I think one of them is related to multitarget attacks and the other is related to collision attacks. But I cannot find how hash based crypto related to hash collisions.
1-) Consider the following Lamport one time signature scheme
- Assume a 128 bit hash function $H$ is used
- Randomly choose $p_i$ and $r_i $ for $1\leq i \leq 128$
- $SK=\{(p_i,r_i)\}_i$ is the secret key and $PK=\{(H(p_i),H(r_i))\}_i$ is the public key.
- For the message $M$, we take the hash $h=H(M)$. Let $h=h_1h_2\cdots h_{128}$
- For signing $M$, we publish $p_i$ if $h_i=0$ and $r_i$ if $h_i=1$ for each $i$.
How the adversary can apply $2^{64}$-cost attack?
What is the security of this scheme? (I think 120-bit because multitarget applies i.e. it is enough to find at least one of $p_i,r_i$'s.

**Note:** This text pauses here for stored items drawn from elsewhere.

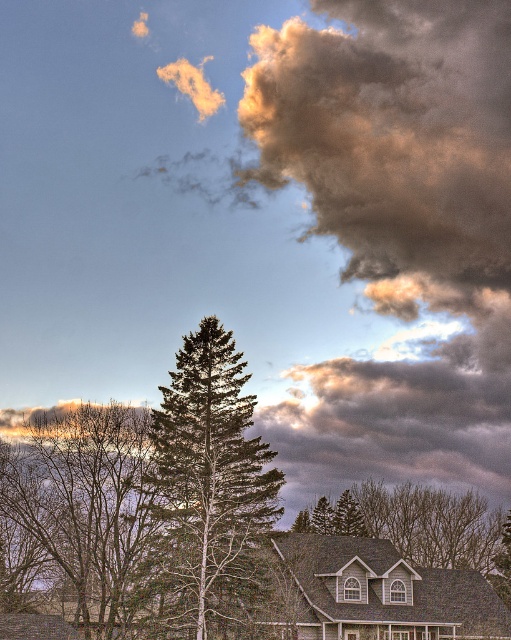 You are an astronomer observing the sky and need to locate a specific point for your telescope. The coordinates given are point (396, 144). Based on the scene description, where exactly is this point located?

The point (396, 144) is located on the cloudy textured sky at upper right.

You are an artist painting this scene and want to add a mountain behind the green matte evergreen tree at center. Can you place it behind the cloudy textured sky at upper right?

The cloudy textured sky at upper right is closer to the viewer than the green matte evergreen tree at center, so you cannot place a mountain behind the cloudy textured sky at upper right because it would be in front of the tree. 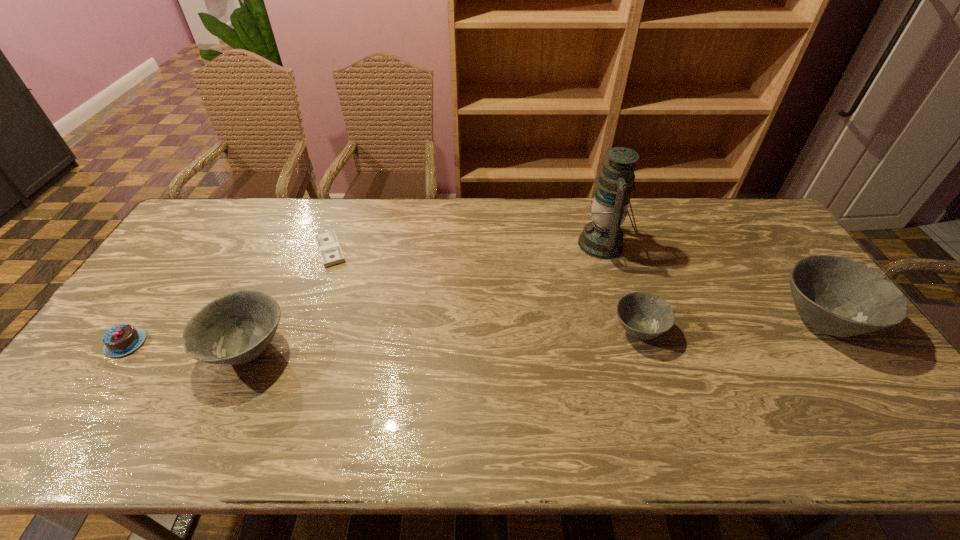 Find the location of `vacant area located on the left of the second bowl from left to right`. vacant area located on the left of the second bowl from left to right is located at coordinates (527, 330).

Locate an element on the screen. Image resolution: width=960 pixels, height=540 pixels. free space located on the front of the rightmost bowl is located at coordinates (865, 382).

Locate an element on the screen. The width and height of the screenshot is (960, 540). blank space located 0.230m on the front of the oil lamp is located at coordinates (628, 325).

Find the location of a particular element. vacant point located 0.170m on the left of the shortest object is located at coordinates [x=259, y=251].

Identify the location of blank space located 0.330m on the right of the second shortest object. This screenshot has width=960, height=540. (269, 343).

The height and width of the screenshot is (540, 960). I want to click on oil lamp that is at the far edge, so (602, 238).

Find the location of a particular element. Image resolution: width=960 pixels, height=540 pixels. dollar that is positioned at the far edge is located at coordinates (331, 253).

Where is `object situated at the near edge`? object situated at the near edge is located at coordinates (236, 328).

Identify the location of object that is at the left edge. This screenshot has height=540, width=960. (120, 340).

The width and height of the screenshot is (960, 540). In order to click on object at the right edge in this screenshot , I will do `click(840, 297)`. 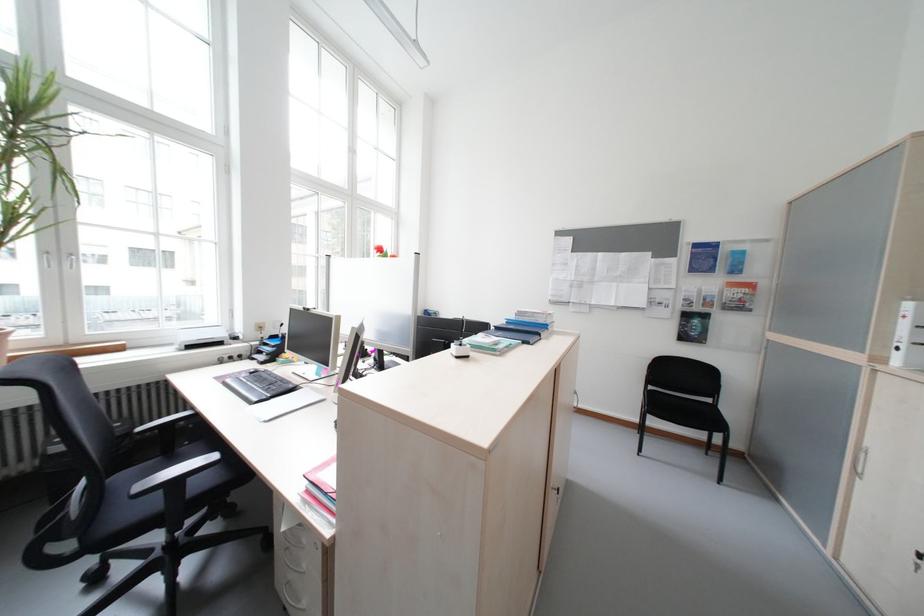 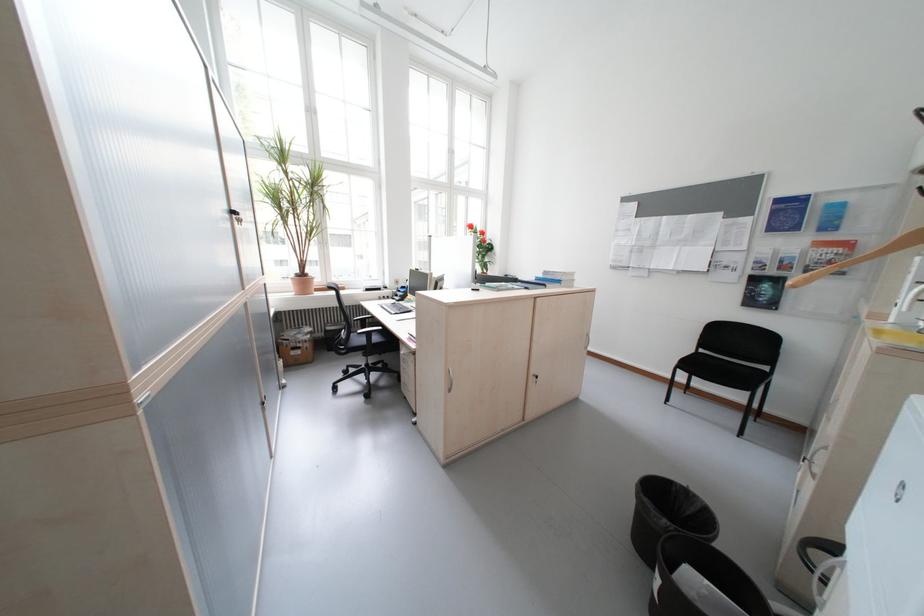 The point at (763, 296) is marked in the first image. Where is the corresponding point in the second image?

(859, 257) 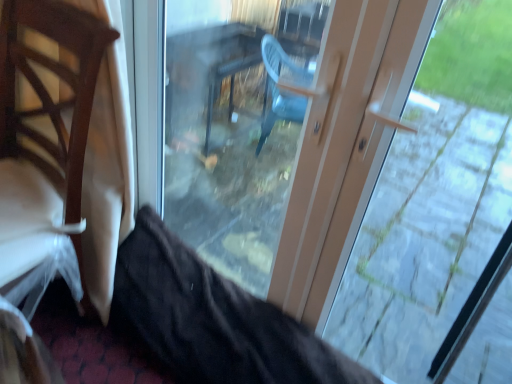 Question: Considering the positions of point (433, 109) and point (181, 74), is point (433, 109) closer or farther from the camera than point (181, 74)?

Choices:
 (A) farther
 (B) closer

Answer: (A)

Question: From a real-world perspective, is matte plastic door at center positioned above or below transparent glass door at center?

Choices:
 (A) below
 (B) above

Answer: (B)

Question: Considering the real-world distances, which object is closest to the transparent glass door at center?

Choices:
 (A) wooden chair at left
 (B) matte plastic door at center

Answer: (B)

Question: Considering the real-world distances, which object is farthest from the matte plastic door at center?

Choices:
 (A) transparent glass door at center
 (B) wooden chair at left

Answer: (B) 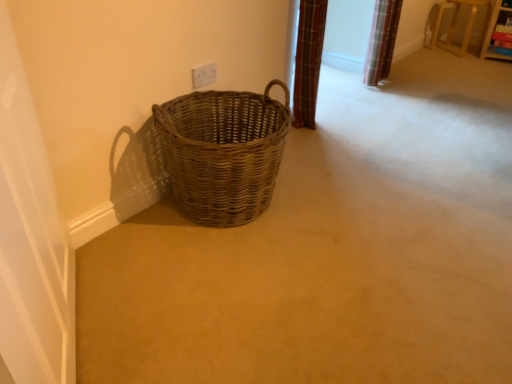 The image size is (512, 384). What do you see at coordinates (31, 238) in the screenshot?
I see `white glossy screen door at left` at bounding box center [31, 238].

Image resolution: width=512 pixels, height=384 pixels. Describe the element at coordinates (204, 75) in the screenshot. I see `white plastic electric outlet at upper center` at that location.

Identify the location of white glossy screen door at left. 31,238.

The width and height of the screenshot is (512, 384). What are the coordinates of `screen door located below the white plastic electric outlet at upper center (from the image's perspective)` in the screenshot? It's located at (31, 238).

Can you tell me how much white plastic electric outlet at upper center and white glossy screen door at left differ in facing direction?

57.1 degrees separate the facing orientations of white plastic electric outlet at upper center and white glossy screen door at left.

Does white plastic electric outlet at upper center lie behind white glossy screen door at left?

Yes, white plastic electric outlet at upper center is further from the camera.

Does point (211, 71) come in front of point (66, 321)?

That is False.

Does woven brown basket at lower left have a lesser width compared to white glossy screen door at left?

Incorrect, the width of woven brown basket at lower left is not less than that of white glossy screen door at left.

Is woven brown basket at lower left in contact with white glossy screen door at left?

woven brown basket at lower left is not next to white glossy screen door at left, and they're not touching.

Based on the photo, considering the positions of objects woven brown basket at lower left and white glossy screen door at left in the image provided, who is more to the right, woven brown basket at lower left or white glossy screen door at left?

woven brown basket at lower left.

Which of these two, woven brown basket at lower left or white glossy screen door at left, is smaller?

Smaller between the two is white glossy screen door at left.

Can you tell me how much white plastic electric outlet at upper center and woven brown basket at lower left differ in facing direction?

The angle between the facing direction of white plastic electric outlet at upper center and the facing direction of woven brown basket at lower left is 0.2 degrees.

Who is smaller, white plastic electric outlet at upper center or woven brown basket at lower left?

Smaller between the two is white plastic electric outlet at upper center.

Which object is further away from the camera taking this photo, white plastic electric outlet at upper center or woven brown basket at lower left?

white plastic electric outlet at upper center is more distant.

From the image's perspective, which one is positioned higher, white plastic electric outlet at upper center or woven brown basket at lower left?

white plastic electric outlet at upper center, from the image's perspective.

Is point (14, 223) positioned before point (219, 222)?

That is True.

Identify the location of screen door that appears above the woven brown basket at lower left (from a real-world perspective). (31, 238).

Is woven brown basket at lower left located within white glossy screen door at left?

That's incorrect, woven brown basket at lower left is not inside white glossy screen door at left.

Is there a large distance between white glossy screen door at left and woven brown basket at lower left?

No, white glossy screen door at left is in close proximity to woven brown basket at lower left.

Is woven brown basket at lower left taller than white plastic electric outlet at upper center?

Yes.

Between woven brown basket at lower left and white plastic electric outlet at upper center, which one has smaller width?

white plastic electric outlet at upper center is thinner.

Would you say woven brown basket at lower left is a long distance from white plastic electric outlet at upper center?

Actually, woven brown basket at lower left and white plastic electric outlet at upper center are a little close together.

Can you confirm if white glossy screen door at left is thinner than white plastic electric outlet at upper center?

No.

Where is `electric outlet located underneath the white glossy screen door at left (from a real-world perspective)`? electric outlet located underneath the white glossy screen door at left (from a real-world perspective) is located at coordinates point(204,75).

Considering the relative sizes of white glossy screen door at left and white plastic electric outlet at upper center in the image provided, is white glossy screen door at left bigger than white plastic electric outlet at upper center?

Indeed, white glossy screen door at left has a larger size compared to white plastic electric outlet at upper center.

Between white glossy screen door at left and white plastic electric outlet at upper center, which one is positioned behind?

white plastic electric outlet at upper center is more distant.

Identify the location of screen door that is above the white plastic electric outlet at upper center (from a real-world perspective). This screenshot has height=384, width=512. (31, 238).

Find the location of a particular element. screen door in front of the woven brown basket at lower left is located at coordinates (31, 238).

Considering their positions, is woven brown basket at lower left positioned closer to white glossy screen door at left than white plastic electric outlet at upper center?

Based on the image, woven brown basket at lower left appears to be nearer to white glossy screen door at left.

Estimate the real-world distances between objects in this image. Which object is further from white plastic electric outlet at upper center, white glossy screen door at left or woven brown basket at lower left?

Based on the image, white glossy screen door at left appears to be further to white plastic electric outlet at upper center.

Looking at the image, which one is located closer to white glossy screen door at left, white plastic electric outlet at upper center or woven brown basket at lower left?

Among the two, woven brown basket at lower left is located nearer to white glossy screen door at left.

Considering their positions, is white glossy screen door at left positioned closer to woven brown basket at lower left than white plastic electric outlet at upper center?

Based on the image, white plastic electric outlet at upper center appears to be nearer to woven brown basket at lower left.

Looking at the image, which one is located closer to white plastic electric outlet at upper center, woven brown basket at lower left or white glossy screen door at left?

The object closer to white plastic electric outlet at upper center is woven brown basket at lower left.

When comparing their distances from woven brown basket at lower left, does white plastic electric outlet at upper center or white glossy screen door at left seem closer?

white plastic electric outlet at upper center lies closer to woven brown basket at lower left than the other object.

Find the location of `picnic basket located between white glossy screen door at left and white plastic electric outlet at upper center in the depth direction`. picnic basket located between white glossy screen door at left and white plastic electric outlet at upper center in the depth direction is located at coordinates (223, 152). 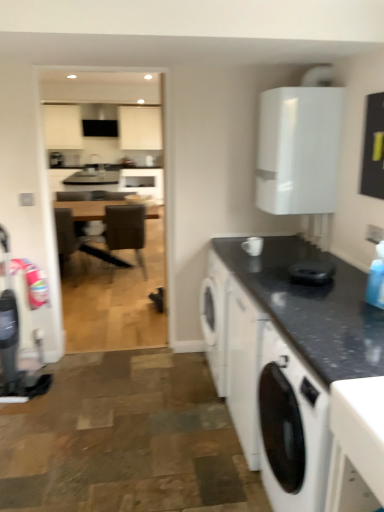 This screenshot has width=384, height=512. I want to click on free spot to the right of black glossy coffee cup at center, acting as the second appliance starting from the top, so click(x=344, y=283). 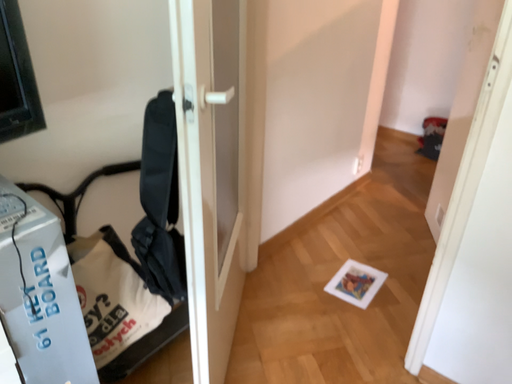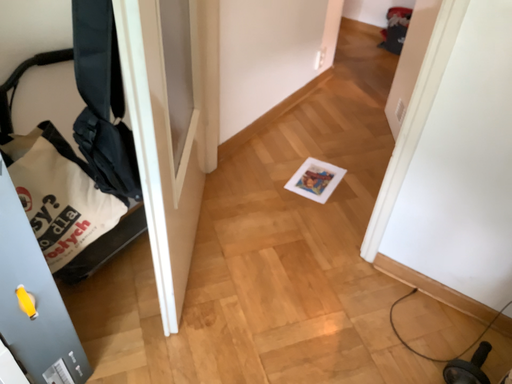 Question: How did the camera likely rotate when shooting the video?

Choices:
 (A) rotated downward
 (B) rotated upward

Answer: (A) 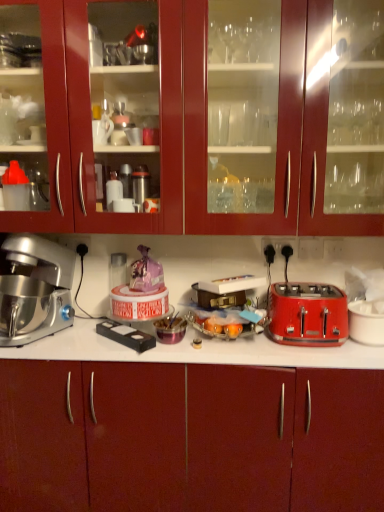 Identify the location of free space above matte wood cabinet at lower center, arranged as the first cabinetry when ordered from the bottom (from a real-world perspective). The height and width of the screenshot is (512, 384). (159, 349). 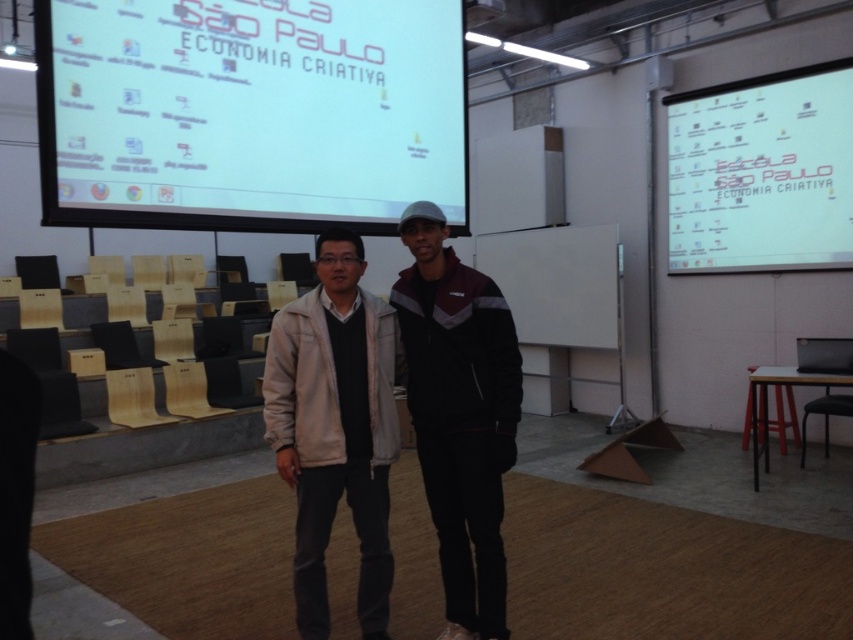 Question: Which of the following is the farthest from the observer?

Choices:
 (A) light beige jacket at center
 (B) white matte projector screen at upper center
 (C) white paper at upper right

Answer: (C)

Question: Estimate the real-world distances between objects in this image. Which object is closer to the white matte projector screen at upper center?

Choices:
 (A) light beige jacket at center
 (B) white paper at upper right

Answer: (A)

Question: Is light beige jacket at center to the right of white paper at upper right from the viewer's perspective?

Choices:
 (A) yes
 (B) no

Answer: (B)

Question: Which point is farther to the camera?

Choices:
 (A) white matte projector screen at upper center
 (B) light beige jacket at center
 (C) white paper at upper right

Answer: (C)

Question: Can you confirm if white matte projector screen at upper center is bigger than white paper at upper right?

Choices:
 (A) yes
 (B) no

Answer: (A)

Question: Can you confirm if white matte projector screen at upper center is bigger than light beige jacket at center?

Choices:
 (A) no
 (B) yes

Answer: (B) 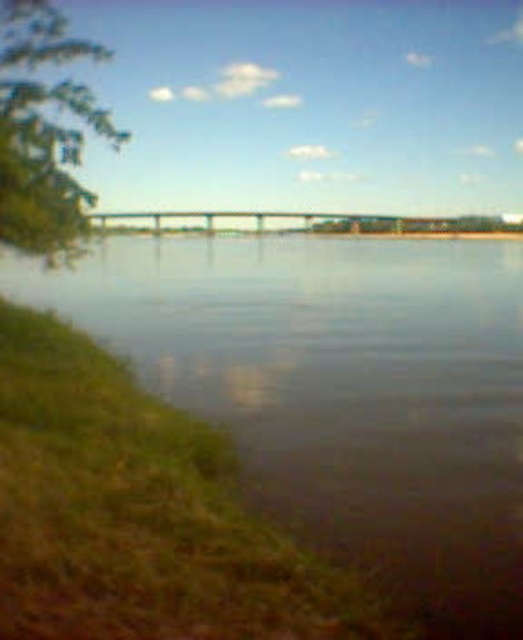 Question: Among these objects, which one is nearest to the camera?

Choices:
 (A) green leafy tree at left
 (B) green metallic bridge at center

Answer: (A)

Question: Does green leafy tree at left appear on the right side of green metallic bridge at center?

Choices:
 (A) yes
 (B) no

Answer: (A)

Question: Which point is closer to the camera taking this photo?

Choices:
 (A) pos(445,428)
 (B) pos(44,189)

Answer: (A)

Question: Which object is farther from the camera taking this photo?

Choices:
 (A) brown reflective water at center
 (B) green metallic bridge at center

Answer: (B)

Question: Is green leafy tree at left wider than green metallic bridge at center?

Choices:
 (A) no
 (B) yes

Answer: (A)

Question: Can you confirm if brown reflective water at center is thinner than green metallic bridge at center?

Choices:
 (A) no
 (B) yes

Answer: (B) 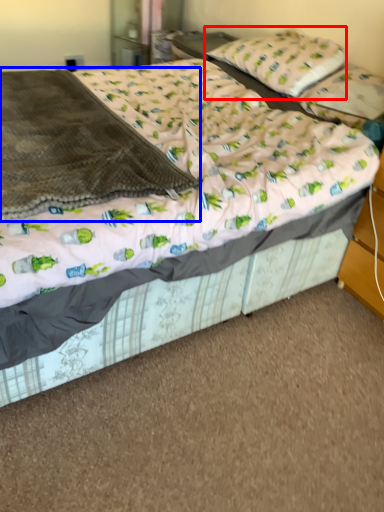 Question: Which point is closer to the camera, pillow (highlighted by a red box) or blanket (highlighted by a blue box)?

Choices:
 (A) pillow
 (B) blanket

Answer: (B) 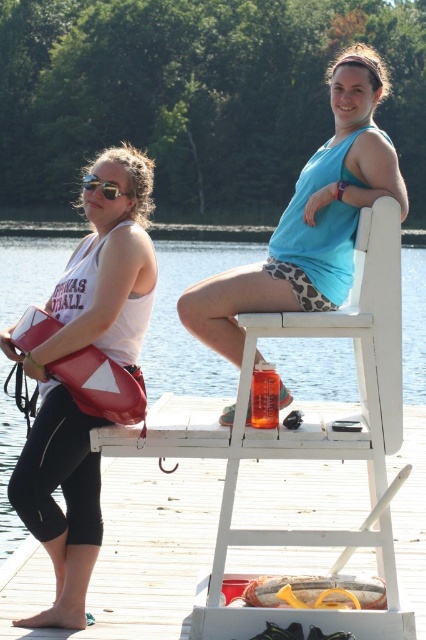 You are standing on the white wood dock at center and want to reach the blue fabric tank top at center. Which direction should you move to get there?

Since the white wood dock at center is to the left of the blue fabric tank top at center, you should move to the right to reach it.

You are a photographer positioned in front of the scene. You notice the matte white tank top at left and the matte black sunglasses at left. Which object is nearer to you?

A random guess has prob $\frac{256}{2^{128}}$)
2-) Consider the original Merkle tree with $2^{10}$ Lamport one time signatures without bitmasks with hash function $H$ used above. What is the security of this scheme? (Similar to above we have 120-t bit security after $2^t$ signatures because $\frac{256\cdot 2^t}{2^{128}}$)
I think if we use keyed hash OR bitmasks here, the security of this scheme will be 128-bit. So why we need both?
OR, what is the security of SPHINCS+ without keyed hash or bitmasks?